News of an incredibly important development from David Bollier, author of the excellent "Silent Theft:the private plunder of our common wealth" and the just published "Brand Name Bullies:the quest to own and control culture", (which I've been waiting for Amazon to deliver for several weeks):
"Big Pharma is such a hard-driving, seemingly invincible player in global markets and policymaking that it often appears impossible to counter its influence. Now comes a fascinating new proposal that could radically change how the nations of the world could finance medical research for new drugs. Jamie Love, the brilliant strategist and director of the Consumer Project on Technology, working with dozens of influential scientists, public health officials and lawyers, has announced a new paradigm for trade policy on medical R&D.

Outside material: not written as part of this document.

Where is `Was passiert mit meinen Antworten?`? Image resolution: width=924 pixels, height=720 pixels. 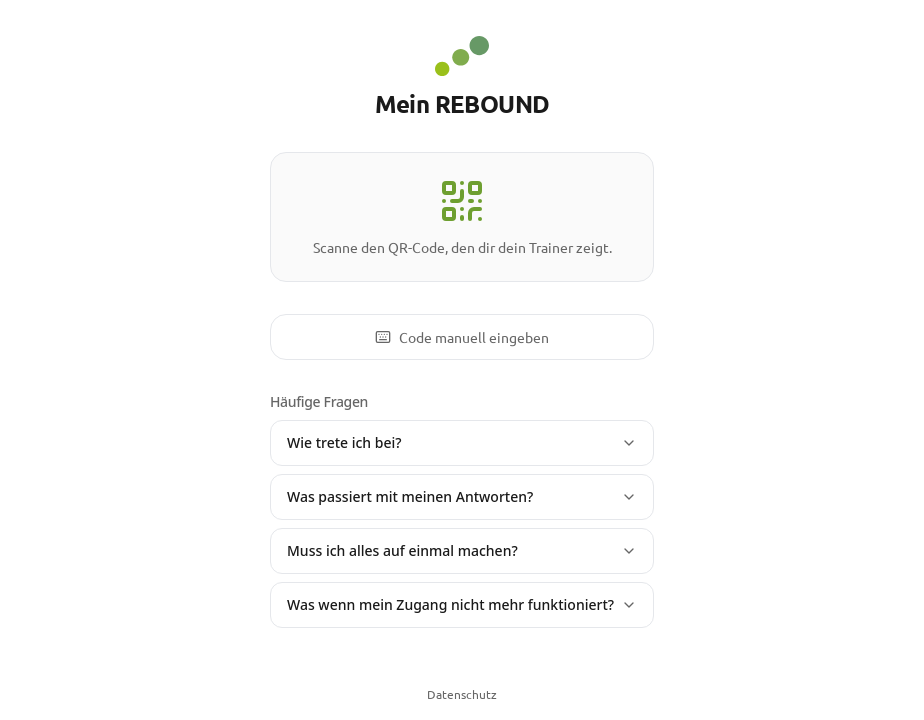
Was passiert mit meinen Antworten? is located at coordinates (462, 496).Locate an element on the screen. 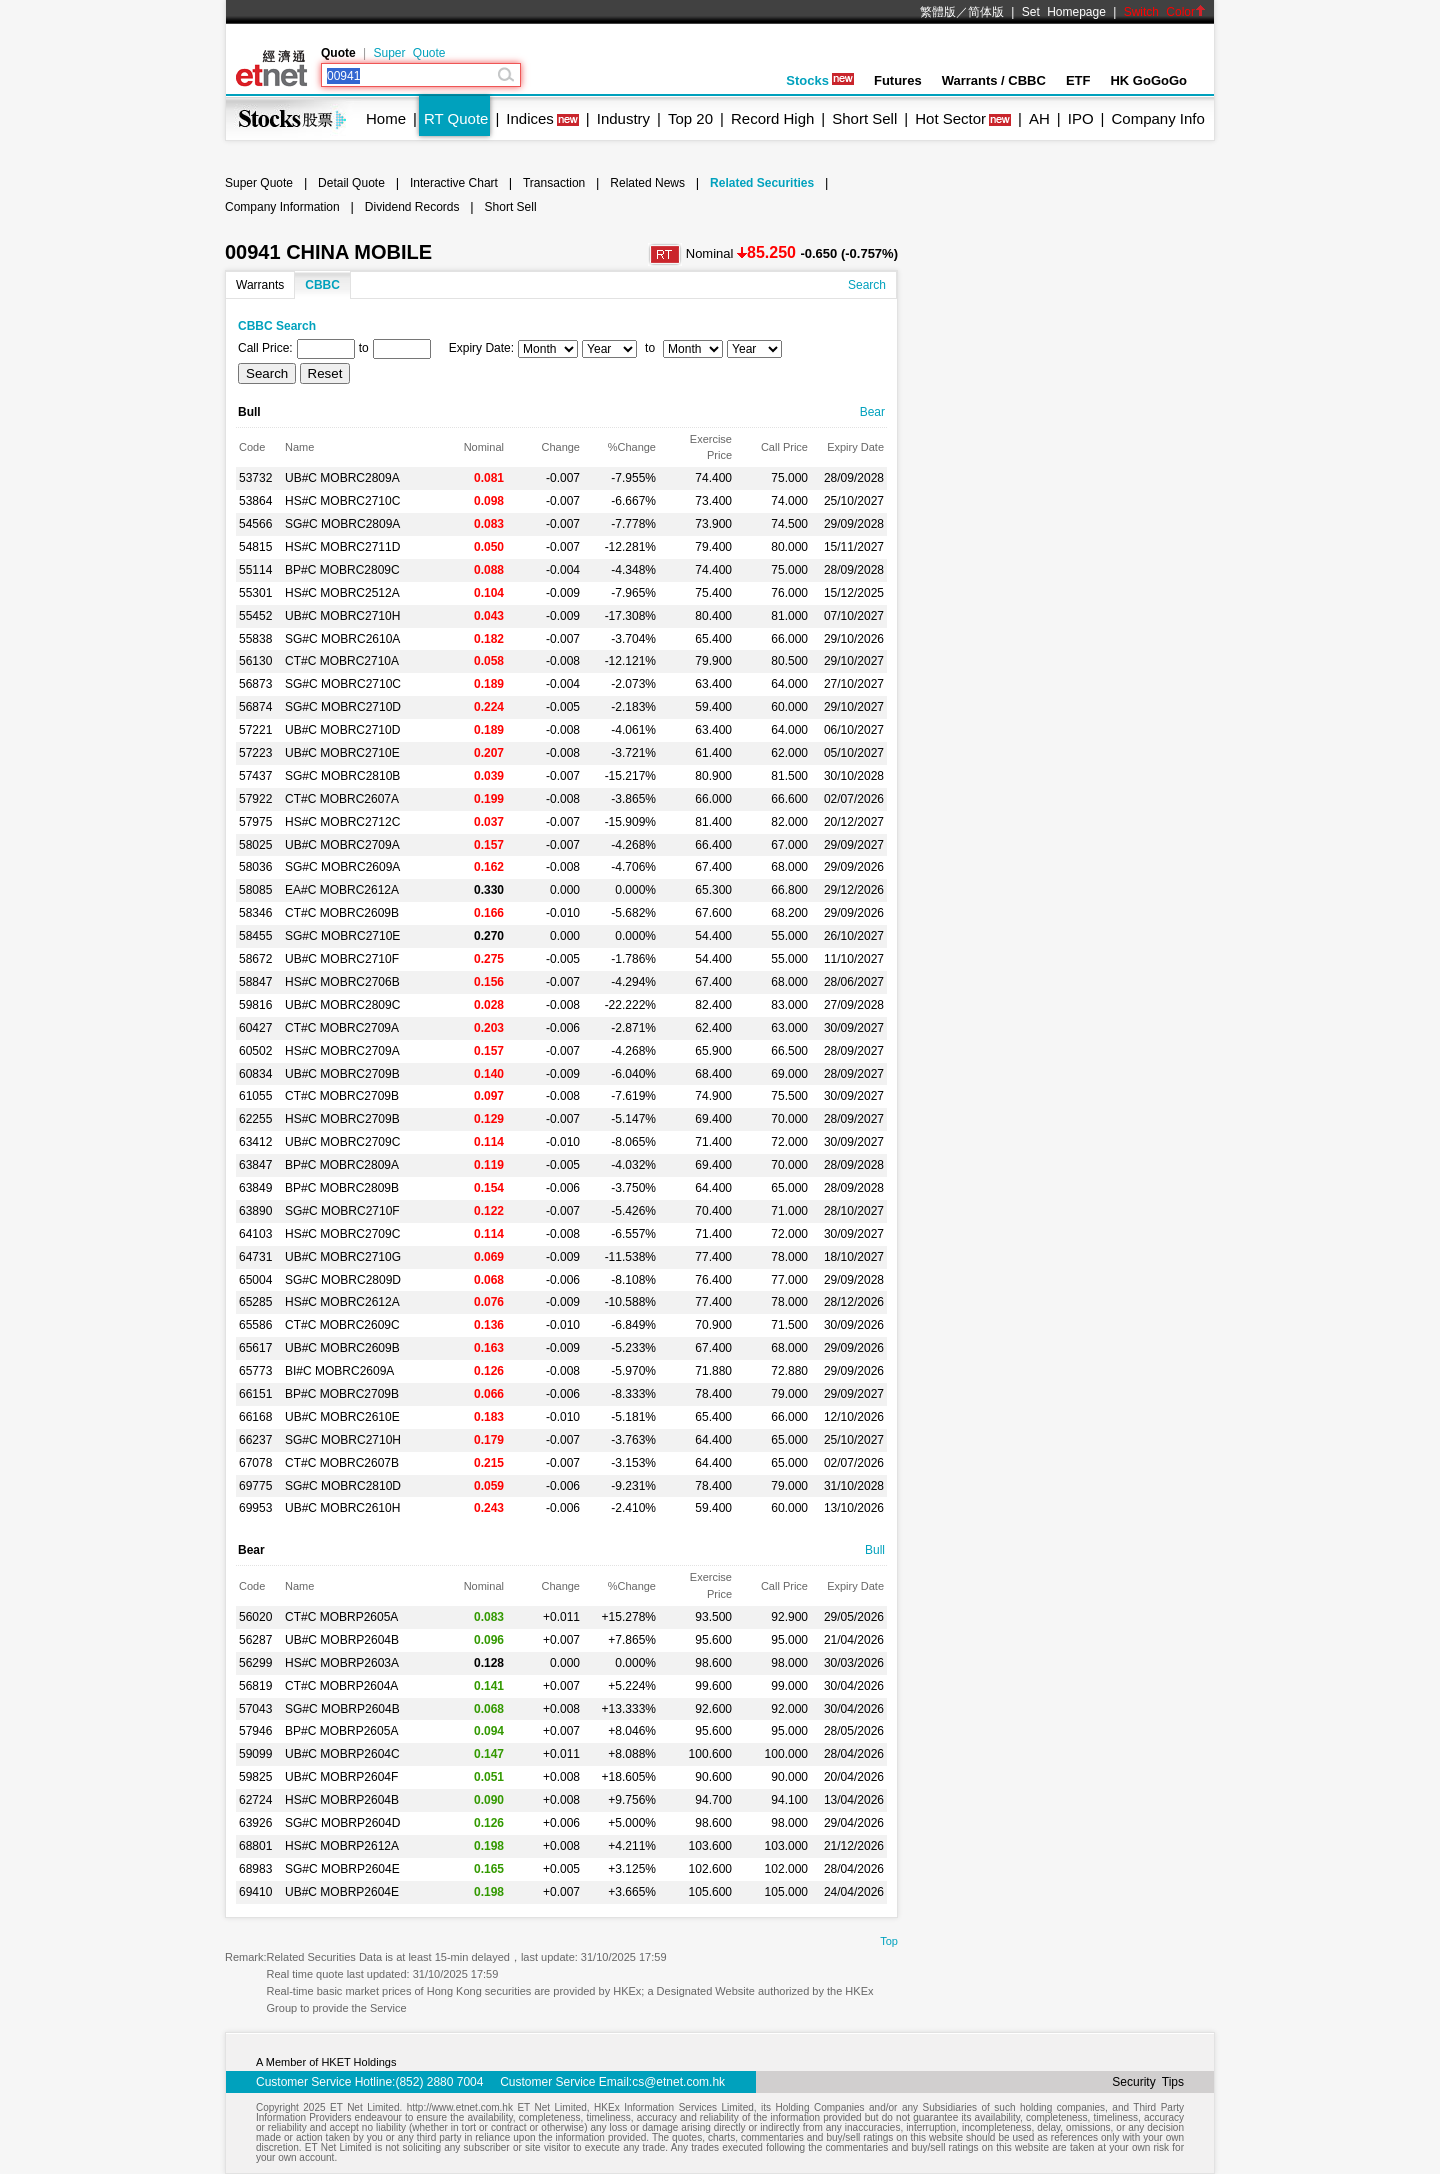  58036 is located at coordinates (255, 867).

For decades, under the current patent and trade regime, drug companies have ratcheted up the price and scope of their patent protections even though that is precisely what makes it harder to treat AIDS, malaria and many other diseases proliferating around the world, especially in developing countries. But how to get beyond this paradigm? After more than two years of discussion with an impressive list of global players, Love and others have developed a proposed medical R&D treaty that would make it easier to finance medical research on significant health problems. It would also reduce the prices of drugs that ultimately result from that research...
The working draft of the new treaty that the group proposes would try to create a global market in producing public goods -- namely, medically significant new drug research and treatments. Rather than financing such work through patent protection and high prices -- which are palpably not developing the necessary research or end-products at affordable prices -- the treaty would require signatory countries to spend an agreed-upon percentage of their Gross Domestic Product on qualified forms of R&D. Countries could meet their obligations through direct public funding of drug research, tax credits, philanthropic spending, innovation prizes, among other techniques. Strong patent protections would not be the only acceptable approach.
The treaty would serve to diversify the types of research being done; focus it on the most urgent public health problems; and decentralize control of R&D spending. The whole R&D expenditures process would be transparent and subject to independently verifiable measurement."